Spherical Harmonics: Arriving at Equation

[davidge]

How does one arrive at the equation

$$\bigg( (1-z^2) \frac{d^2}{dz^2} - 2z \frac{d}{dz} + l(l+1) - \frac{m^2}{1-z^2} \bigg) P(z) = 0$$
Solving this equation for $P(z)$ is one step in deriving the spherical harmonics "$Y^{m}{}_{l}(\theta, \phi)$".

The problem is that the book I'm following doesn't show how to arrive at the above equation. It shows how to arrive at it only for the special case $m=0$.
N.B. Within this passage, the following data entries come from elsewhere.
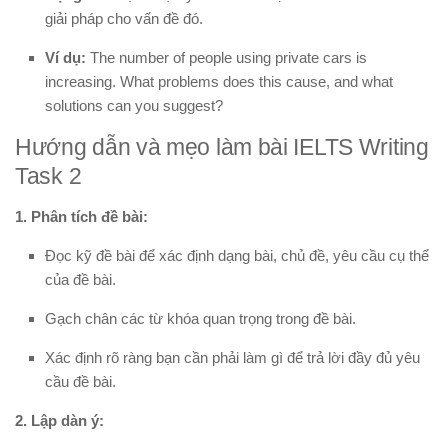
giải pháp cho vấn đề đó.
Ví dụ:
The number of people using private cars is
increasing. What problems does this cause, and what
solutions can you suggest?
Hướng dẫn và mẹo làm bài IELTS Writing
Task 2
1. Phân tích đề bài:
Đọc kỹ đề bài để xác định dạng bài, chủ đề, yêu cầu cụ thể
của đề bài.
Gạch chân các từ khóa quan trọng trong đề bài.
Xác định rõ ràng bạn cần phải làm gì để trả lời đầy đủ yêu
cầu đề bài.
2. Lập dàn ý: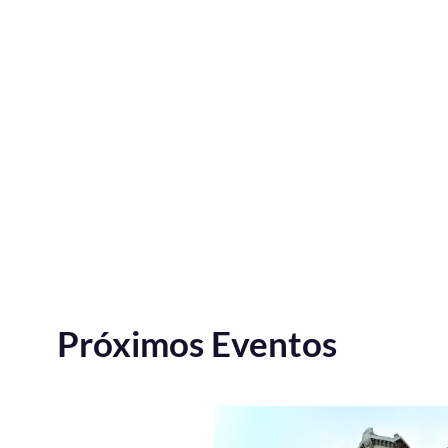
Próximos Eventos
I've tried googling "Associate Legendre's equation" and "Legendre's general equation derivation" but it seems there's no such derivation on web.

 

[blue_leaf77]

Are you trying to solve the hydrogen atom eigenfunction?
As a matter of fact, that differential equation is the defining equation for the associated Legendre polynomial. Therefore, unless you encounter it in a different context, there is no way to derive it. It is simply defined such that the associated Legendre polynomial is the solution of that equation.

 

[vanhees71]

The standard way to derive the equation is to apply the separation ansatz
$$\psi(r,\vartheta,\varphi)=R(r) \Theta(\vartheta) \Phi(\varphi)$$
for the eigenfunctions of the Laplacian in spherical coordinates.
$$\Delta \psi=\frac{1}{r} \partial_r^2 (r \psi) + \frac{1}{r^2 \sin \vartheta} \partial_{\vartheta}(\sin \vartheta \partial_{\vartheta} \psi) + \frac{1}{r^2 \sin^2 \vartheta} \partial_{\varphi}^2 \psi.$$

 

[davidge]

Are you trying to solve the hydrogen atom eigenfunction?

I'm trying to derive the spherical harmonics functions, often denoted by $Y^{m}{}_{l}(\theta, \phi)$. It's part of the hydrogen atom problem.

As a matter of fact, that differential equation is the defining equation for the associated Legendre polynomial. Therefore, unless you encounter it in a different context, there is no way to derive it. It is simply defined such that the associated Legendre polynomial is the solution of that equation.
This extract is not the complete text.